▶ **WHAT IS BEING ASKED**:
The word "instances" marks the lines you need; copy each of them from the data.

(DATA SHOWN Opens)

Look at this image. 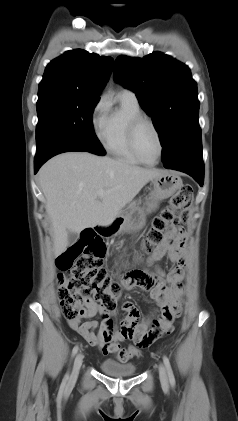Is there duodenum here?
Listing matches in <instances>:
<instances>
[{"label":"duodenum","instance_id":"duodenum-1","mask_svg":"<svg viewBox=\"0 0 238 421\" xmlns=\"http://www.w3.org/2000/svg\"><path fill=\"white\" fill-rule=\"evenodd\" d=\"M108 227H105V226H97V227H95V231L98 233V234H101V235H103L104 233H106L107 231H108ZM92 232H94L93 230H91Z\"/></svg>","mask_w":238,"mask_h":421}]
</instances>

(DATA SHOWN Closes)

▶ **RESULT FOR THIS EXERCISE**:
Listing matches in <instances>:
<instances>
</instances>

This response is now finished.